The Wonder, Emma Donoghue

‘Lib Wright has survived the Crimean War and a failed marriage by the time she’s summoned to central Ireland to watch over 11-year-old Anna O’Donnell, whose parents claim she has eaten no food in four months. The girl’s physician, Dr. McBrearty, and a committee of local bigwigs have hired Lib and a nun to provide round-the-clock surveillance. Lib quickly realizes that Dr. McBrearty, at least, is weirdly anxious to prove the girl’s fast is no hoax, even if he deplores loose talk of a miracle. An advocate of the scientific nursing principles preached by Florence Nightingale, Lib has nothing but contempt for such an absurd idea. Yet she is charmed by Anna, as whip-smart as she is pious, and alarmed when the girl’s surprisingly robust health begins to falter shortly after the nurses’ watch begins. Nonetheless, nothing can excuse the wall of denial Lib slams into as she desperately tries to get Anna’s parents and the committee even to acknowledge how sick the child is. The story’s resolution seems like pure wish fulfillment, but vivid, tender scenes between Lib and Anna, coupled with the pleasing romance that springs up between feisty Lib and the appreciative Byrne, will incline most readers to grant Donoghue her tentative happy ending.’

An Irish Country Love Story, Patrick Taylor

‘Taylor (The Wily O’Reilly, 2014) adds another delightful chapter to his heartwarming Irish Country series. Readers will welcome a return to Ballybucklebo, a charming Irish village populated by a cast of eccentric yet affectionately rendered characters.
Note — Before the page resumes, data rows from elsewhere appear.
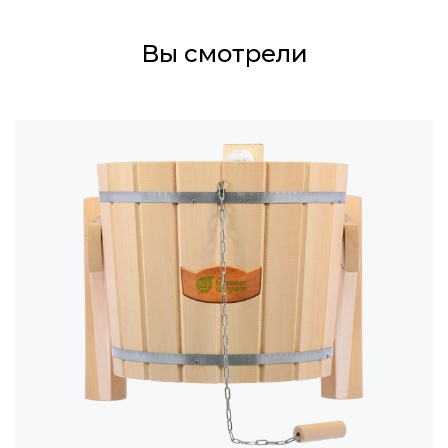
Вы смотрели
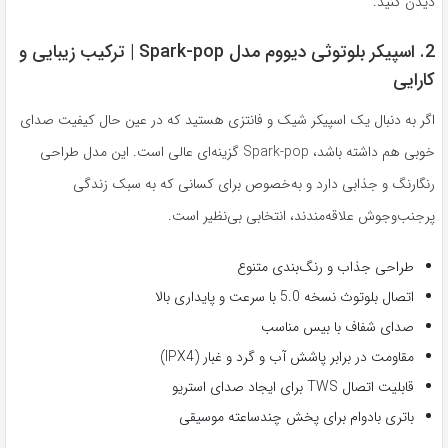
دیدن کنید.
2. اسپیکر بلوتوثی دیووم مدل Spark-pop | ترکیب زیبایی و
کارایی
اگر به دنبال یک اسپیکر شیک و فانتزی هستید که در عین حال کیفیت صدای
خوبی هم داشته باشد، Spark-pop گزینه‌ای عالی است. این مدل طراحی
رنگارنگ و جذابی دارد و به‌خصوص برای کسانی که به سبک زندگی
پرجنب‌وجوش علاقه‌مندند، انتخابی بی‌نظیر است.
طراحی جذاب و رنگ‌بندی متنوع
اتصال بلوتوث نسخه 5.0 با سرعت و پایداری بالا
صدای شفاف با بیس مناسب
مقاومت در برابر پاشش آب و گرد و غبار (IPX4)
قابلیت اتصال TWS برای ایجاد صدای استریو
باتری بادوام برای پخش چندساعته موسیقی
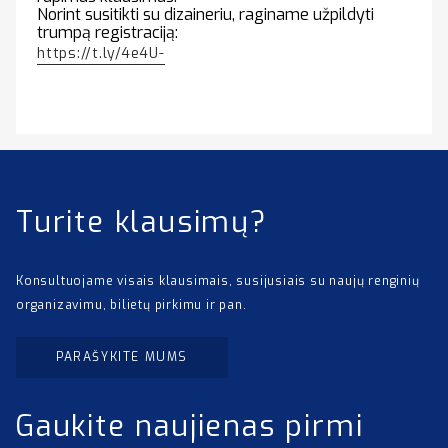
Norint susitikti su dizaineriu, raginame užpildyti
trumpą registraciją:
https://t.ly/4e4U-
Turite klausimų?
Konsultuojame visais klausimais, susijusiais su naujų renginių
organizavimu, bilietų pirkimu ir pan.
PARAŠYKITE MUMS
Gaukite naujienas pirmi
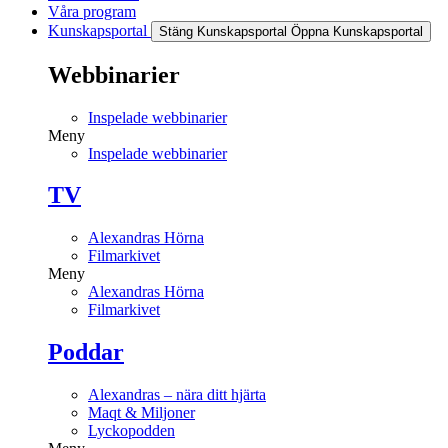
Våra program
Kunskapsportal
Stäng Kunskapsportal
Öppna Kunskapsportal
Webbinarier
Inspelade webbinarier
Meny
Inspelade webbinarier
TV
Alexandras Hörna
Filmarkivet
Meny
Alexandras Hörna
Filmarkivet
Poddar
Alexandras – nära ditt hjärta
Maqt & Miljoner
Lyckopodden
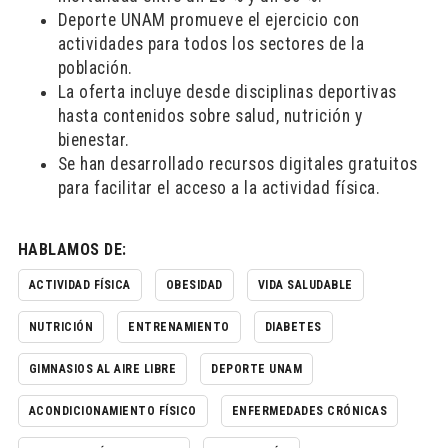
Deporte UNAM promueve el ejercicio con
actividades para todos los sectores de la
población.
La oferta incluye desde disciplinas deportivas
hasta contenidos sobre salud, nutrición y
bienestar.
Se han desarrollado recursos digitales gratuitos
para facilitar el acceso a la actividad física.
HABLAMOS DE:
ACTIVIDAD FÍSICA
OBESIDAD
VIDA SALUDABLE
NUTRICIÓN
ENTRENAMIENTO
DIABETES
GIMNASIOS AL AIRE LIBRE
DEPORTE UNAM
ACONDICIONAMIENTO FÍSICO
ENFERMEDADES CRÓNICAS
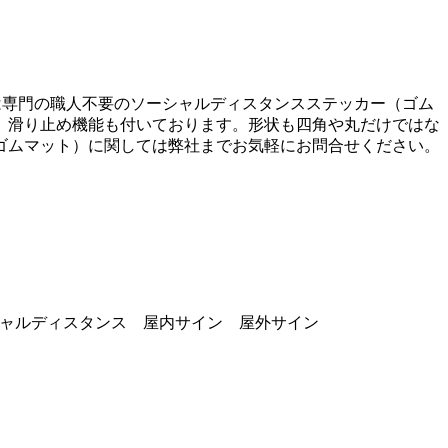
は専門の職人不要のソーシャルディスタンスステッカー（ゴム
、滑り止め機能も付いております。形状も四角や丸だけではな
ゴムマット）に関しては弊社までお気軽にお問合せください。
ャルディスタンス 屋内サイン 屋外サイン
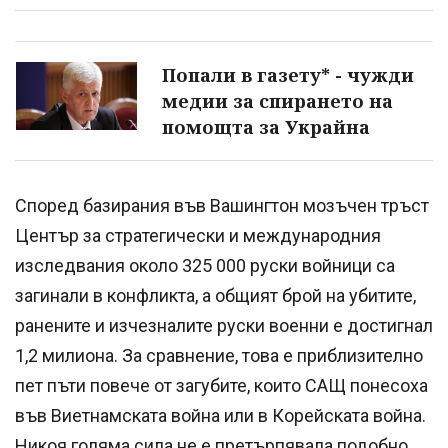
Попали в газету* - чужди
медии за спирането на
помощта за Украйна
Според базирания във Вашингтон мозъчен тръст
Център за стратегически и международния
изследвания около 325 000 руски войници са
загинали в конфликта, а общият брой на убитите,
ранените и изчезналите руски военни е достигнал
1,2 милиона. За сравнение, това е приблизително
пет пъти повече от загубите, които САЩ понесоха
във Виетнамската война или в Корейската война.
Никоя голяма сила не е претърпявала подобно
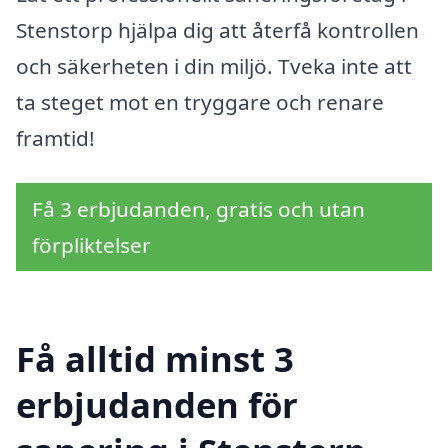
Stenstorp hjälpa dig att återfå kontrollen
och säkerheten i din miljö. Tveka inte att
ta steget mot en tryggare och renare
framtid!
Få 3 erbjudanden, gratis och utan
förpliktelser
Få alltid minst 3
erbjudanden för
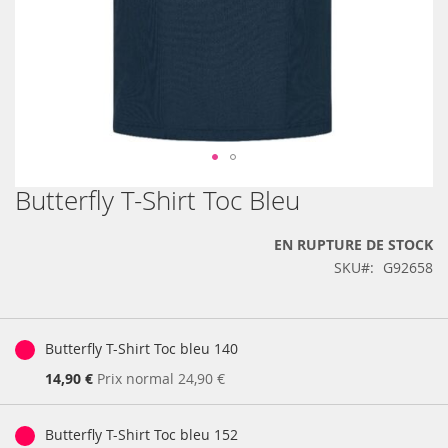
Butterfly T-Shirt Toc Bleu
Skip
to
the
EN RUPTURE DE STOCK
beginning
SKU
G92658
of
the
images
Produits
gallery
groupés
Butterfly T-Shirt Toc bleu 140
Prix
14,90 €
Prix normal
24,90 €
Spécial
Butterfly T-Shirt Toc bleu 152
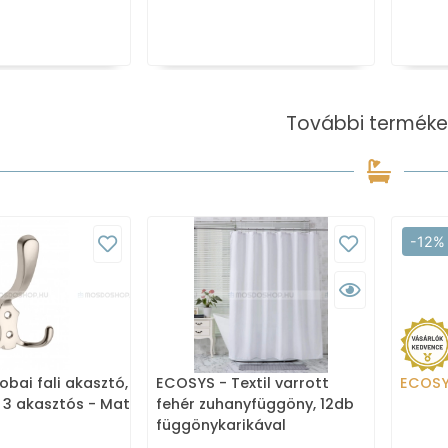
További terméke
-12%
obai fali akasztó,
ECOSYS - Textil varrott
ECOS
 3 akasztós - Matt
fehér zuhanyfüggöny, 12db
függönykarikával
180x200cm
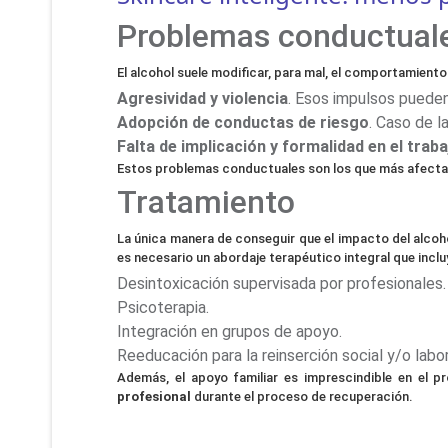
Problemas conductuale
El alcohol suele modificar, para mal, el comportamient
Agresividad y violencia
. Esos impulsos pueden 
Adopción de conductas de riesgo
. Caso de l
Falta de implicación y formalidad en el traba
Estos problemas conductuales son los que más afectan 
Tratamiento
La única manera de conseguir que el impacto del alcohol
es necesario un abordaje terapéutico integral que inclu
Desintoxicación supervisada por profesionales.
Psicoterapia.
Integración en grupos de apoyo.
Reeducación para la reinserción social y/o labor
Además, el apoyo familiar es imprescindible en el 
profesional
durante el proceso de recuperación.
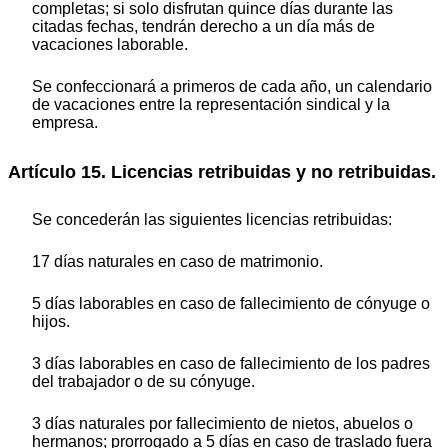
completas; si solo disfrutan quince días durante las
citadas fechas, tendrán derecho a un día más de
vacaciones laborable.
Se confeccionará a primeros de cada año, un calendario
de vacaciones entre la representación sindical y la
empresa.
Artículo 15. Licencias retribuidas y no retribuidas.
Se concederán las siguientes licencias retribuidas:
17 días naturales en caso de matrimonio.
5 días laborables en caso de fallecimiento de cónyuge o
hijos.
3 días laborables en caso de fallecimiento de los padres
del trabajador o de su cónyuge.
3 días naturales por fallecimiento de nietos, abuelos o
hermanos; prorrogado a 5 días en caso de traslado fuera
As usual, the heart of the story revolves around Dr. Fingal Flahertie O’Reilly, the Ballybucklebo’s devoted doctor, and the loyal and true people who orbit around him, including his associates, Dr. Barry Laverty and Dr. Nonie Stevens, and a variety of devoted patients. This tale is set in the winter of 1967, when the good doctor is in danger of losing his beloved home, an alarming predicament that will literally take an entire village to solve. Interweaving several story strands to craft a cozy patchwork quilt of a novel, Taylor ensures that hearts will be warmed as myriad problems are tackled with love, kindness, and gentle humor.’